Translation: “Cut unemployment compensation. Make families so desperate they will accept any crap job offered. But by all means, don’t cut the tax dodges available to the rich.”

This isn’t rocket science. But let’s be realistic. The problem isn’t that the policymakers in the Biden administration don’t understand the basic principles of economics.

The goal animating current policy is the transformation of America’s economy and our way of life in accordance with a Leftist political agenda, using so-called emergencies like climate change as a rationale.

Translation: “So-called climate change isn’t real. It’s a Chinese hoax, as Donald Trump says. Pay no attention to the scientists who tell you climate change will destroy life as we know it. Listen to experts like Trump and Puzder.”

Americans need to open their eyes to the fact that our elected leaders across the political spectrum understand clearly what policies will lead to prosperity and freedom for the American people but that only some of those leaders consider prosperity and freedom the goal. We need more of them.

Agreed. Sadly, none of those leaders seem to be Republicans.

While the Republicans have focused on defending Trump and his false claims of a stolen election, the Dems have tried to overcome GOP objections to any economy-building program. The GOP feeling is that the worse they can make the economy, the easier it is to blame it on Biden and the Dems.
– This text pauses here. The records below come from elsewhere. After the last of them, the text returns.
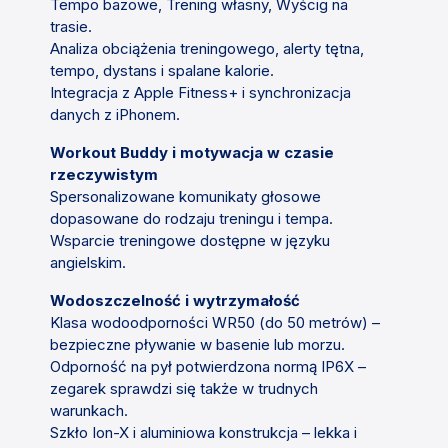
Tempo bazowe, Trening własny, Wyścig na
trasie.
Analiza obciążenia treningowego, alerty tętna,
tempo, dystans i spalane kalorie.
Integracja z Apple Fitness+ i synchronizacja
danych z iPhonem.
Workout Buddy i motywacja w czasie
rzeczywistym
Spersonalizowane komunikaty głosowe
dopasowane do rodzaju treningu i tempa.
Wsparcie treningowe dostępne w języku
angielskim.
Wodoszczelność i wytrzymałość
Klasa wodoodporności WR50 (do 50 metrów) –
bezpieczne pływanie w basenie lub morzu.
Odporność na pył potwierdzona normą IP6X –
zegarek sprawdzi się także w trudnych
warunkach.
Szkło Ion-X i aluminiowa konstrukcja – lekka i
Despite headwinds from the GOP and even a couple of Dems, the party has managed to accelerate the oil tanker that is the American economy.

Now, if only they could get rid of that useless, cursed FICA and educate themselves about the realities of Monetarily Sovereign finance, what a wonderful world this could be.

Rodger Malcolm Mitchell
Monetary Sovereignty

Twitter: @rodgermitchell Search #monetarysovereignty
Facebook: Rodger Malcolm Mitchell


The Sole Purpose of Government Is to Improve and Protect the Lives of the People.


One thought on “Inertia and the American oil tanker

  1. “…..Raising interest rates does not drive down energy and labor costs. Sadly, the Fed, Congress, and the President don’t understand that….”
    There’s a lot they don’t understand. They all went through the same educational system, and to suddenly go along with MS would destroy their credibility. They’re like Trumpers, who also know they’re wrong. One test of integrity is admitting you’re wrong when presented with evidence. When ego exceeds integrity, you have Trumpomania, i.e. inability to admit truth or defend your point of view.